Stanene-Based Nanosheets for β-Elemene Delivery and Ultrasound-Mediated Combination Cancer Therapy

Ultrasound (US)-mediated sonodynamic therapy (SDT) has emerged as a superior modality for cancer treatment owing to the non-invasiveness and high tissue-penetrating depth. However, developing biocompatible nanomaterialbased sonosensitizers with efficient SDT capability remains challenging. Here, we employed a liquid-phase exfoliation strategy to obtain a new type of two-dimensional (2D) stanenebased nanosheets (SnNSs) with a band gap of 2.3 eV, which is narrower than those of the most extensively studied nanosonosensitizers, allowing a more efficient US-triggered separation of electron (e(-))-hole (h(+)) pairs for reactive oxygen species (ROS) generation.
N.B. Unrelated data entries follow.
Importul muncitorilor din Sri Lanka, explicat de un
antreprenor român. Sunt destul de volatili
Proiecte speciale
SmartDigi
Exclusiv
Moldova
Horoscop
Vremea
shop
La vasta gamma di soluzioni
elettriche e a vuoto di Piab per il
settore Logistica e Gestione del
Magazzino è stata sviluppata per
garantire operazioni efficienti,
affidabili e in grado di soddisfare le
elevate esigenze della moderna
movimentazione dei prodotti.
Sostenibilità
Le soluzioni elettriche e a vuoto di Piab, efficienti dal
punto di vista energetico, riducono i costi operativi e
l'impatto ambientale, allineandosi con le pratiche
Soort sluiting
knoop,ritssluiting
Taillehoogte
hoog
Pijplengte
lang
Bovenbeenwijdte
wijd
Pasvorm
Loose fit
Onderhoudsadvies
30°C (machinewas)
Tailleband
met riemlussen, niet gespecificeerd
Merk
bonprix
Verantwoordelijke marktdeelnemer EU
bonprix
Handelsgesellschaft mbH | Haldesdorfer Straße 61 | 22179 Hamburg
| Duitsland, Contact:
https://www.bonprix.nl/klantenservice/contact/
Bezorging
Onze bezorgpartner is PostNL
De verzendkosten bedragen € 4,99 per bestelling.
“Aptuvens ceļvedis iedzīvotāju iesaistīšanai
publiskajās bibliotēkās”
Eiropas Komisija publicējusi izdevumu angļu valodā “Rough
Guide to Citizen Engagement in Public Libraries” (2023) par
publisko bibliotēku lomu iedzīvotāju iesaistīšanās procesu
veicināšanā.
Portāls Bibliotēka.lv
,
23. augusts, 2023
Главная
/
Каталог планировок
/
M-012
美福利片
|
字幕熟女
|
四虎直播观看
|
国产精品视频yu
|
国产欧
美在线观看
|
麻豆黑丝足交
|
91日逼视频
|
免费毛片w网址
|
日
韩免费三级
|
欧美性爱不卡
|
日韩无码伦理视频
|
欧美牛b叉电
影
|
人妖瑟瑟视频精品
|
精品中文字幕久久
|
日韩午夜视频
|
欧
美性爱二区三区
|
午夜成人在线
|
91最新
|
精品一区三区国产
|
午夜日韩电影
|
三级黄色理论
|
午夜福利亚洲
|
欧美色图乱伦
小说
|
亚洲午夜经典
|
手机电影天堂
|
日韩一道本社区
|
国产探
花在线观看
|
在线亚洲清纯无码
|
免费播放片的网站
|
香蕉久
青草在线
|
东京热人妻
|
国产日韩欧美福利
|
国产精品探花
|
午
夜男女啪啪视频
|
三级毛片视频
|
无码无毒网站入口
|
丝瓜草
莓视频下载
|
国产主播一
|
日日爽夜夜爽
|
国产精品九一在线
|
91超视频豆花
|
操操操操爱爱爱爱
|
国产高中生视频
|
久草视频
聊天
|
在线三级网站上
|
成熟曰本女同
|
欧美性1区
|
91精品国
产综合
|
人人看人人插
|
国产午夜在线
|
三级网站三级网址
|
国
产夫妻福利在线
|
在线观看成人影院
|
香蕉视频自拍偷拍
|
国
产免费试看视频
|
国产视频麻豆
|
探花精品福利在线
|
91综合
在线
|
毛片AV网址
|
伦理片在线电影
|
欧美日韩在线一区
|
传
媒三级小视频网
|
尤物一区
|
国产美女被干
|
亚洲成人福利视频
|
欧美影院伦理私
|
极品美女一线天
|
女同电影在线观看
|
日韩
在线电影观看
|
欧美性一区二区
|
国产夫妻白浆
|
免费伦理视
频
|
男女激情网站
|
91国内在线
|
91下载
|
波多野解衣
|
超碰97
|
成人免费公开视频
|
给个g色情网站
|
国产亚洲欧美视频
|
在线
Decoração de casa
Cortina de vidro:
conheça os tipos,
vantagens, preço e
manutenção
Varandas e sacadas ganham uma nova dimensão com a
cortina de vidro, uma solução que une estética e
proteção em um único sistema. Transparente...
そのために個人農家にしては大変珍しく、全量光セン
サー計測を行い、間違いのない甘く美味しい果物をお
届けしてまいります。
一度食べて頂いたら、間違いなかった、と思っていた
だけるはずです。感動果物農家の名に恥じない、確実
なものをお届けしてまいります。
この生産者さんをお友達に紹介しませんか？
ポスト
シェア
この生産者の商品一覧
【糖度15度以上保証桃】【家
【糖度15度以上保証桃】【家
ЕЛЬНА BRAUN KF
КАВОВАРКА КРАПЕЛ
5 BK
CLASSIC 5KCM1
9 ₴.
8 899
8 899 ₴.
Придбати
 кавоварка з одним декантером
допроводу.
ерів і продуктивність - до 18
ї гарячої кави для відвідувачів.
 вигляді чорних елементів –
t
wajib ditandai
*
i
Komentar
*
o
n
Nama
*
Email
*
In addition, we discovered that such SnNSs could also serve as robust near-infrared (NIR)-mediated photothermal therapy (PTT) agents owing to their efficient photothermal conversion, and serve as nanocarriers for anticancer drug delivery owing to the inherent 2D layered structure. This study not only presents general nanoplatforms for SDT-enhanced combination cancer therapy, but also highlights the utility of 2D SnNSs to the field of nanomedicine.

Automated summary

This study utilized a liquid-phase exfoliation strategy to obtain a new type of two-dimensional stanene-based nanosheets with a narrower band gap, allowing more efficient generation of reactive oxygen species (ROS) through ultrasound-triggered separation of electron-hole pairs. Additionally, these nanosheets showed potential for near-infrared-mediated photothermal therapy (PTT) and as nanocarriers for anticancer drug delivery. This research provides general nanoplatforms for SDT-enhanced combination cancer therapy and highlights the utility of 2D stanene nanosheets in the field of nanomedicine.